En el bosque tropical, algunos árboles tienen una capacidad asombrosa: sus raíces externas, aéreas, «estrangulan» los gruesos troncos de los árboles para llegar más rápido a la luz. Al igual que estas especies prolíficas, los gigantes tecnológicos han invadido y tomado posesión del cuerpo político de su anfitrión estadounidense. Pocos días después de la investidura de Trump, Elon Musk logró apoderarse de los sistemas de pago del Tesoro estadounidense, congelar fondos y despedir a empleados federales, o incluso imponer que ciertos anuncios oficiales de carácter urgente pasen obligatoriamente por X, la red social privada de su propiedad.

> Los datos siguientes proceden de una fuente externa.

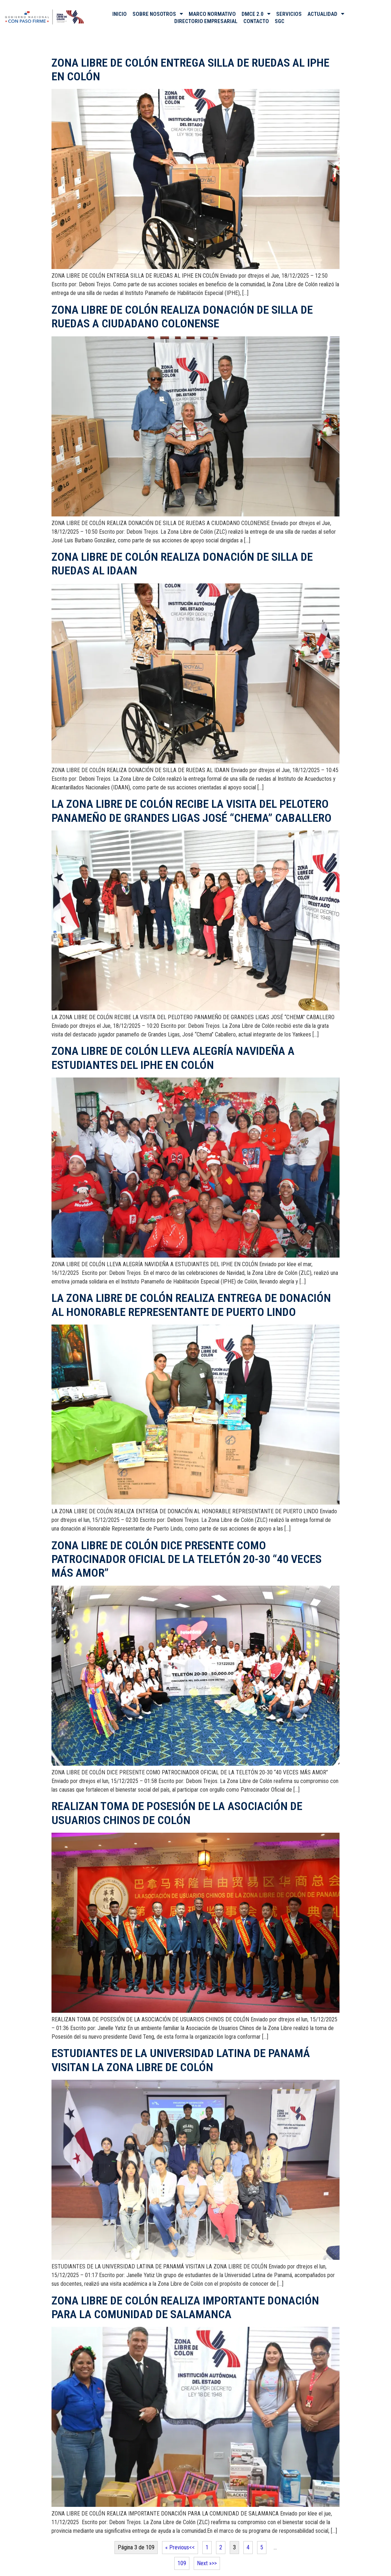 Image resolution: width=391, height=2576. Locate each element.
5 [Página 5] (261, 2547)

No importa que el hombre más rico del mundo no haya sido elegido por el pueblo ni confirmado por el Senado. No importa que la Constitución estadounidense otorgue el poder de gasto al Congreso y no a la Casa Blanca. 

El Departamento de Eficiencia Gubernamental (DOGE) de Musk y sus empleados muy jóvenes se han apoderado de los datos fiscales y la información financiera de millones de estadounidenses y han puesto sus manos en las palancas de un sistema de pago que pesa más de 6.000 billones de dólares. Seguridad social; seguro médico; deuda —incluso para Musk, esta toma de guerra es colosal—.

Esta semana, la cuestión candente al margen de la Cumbre de París sobre IA era cómo iba a reaccionar Europa, ya que Trump ha lanzado las primeras andanadas de una guerra comercial al atacar a Canadá y México con amenazas de aranceles, al tiempo que advertía de posibles represalias contra la agenda de regulación digital de la Unión.

Hasta ahora, la respuesta europea se ha limitado a un silencio asombroso. 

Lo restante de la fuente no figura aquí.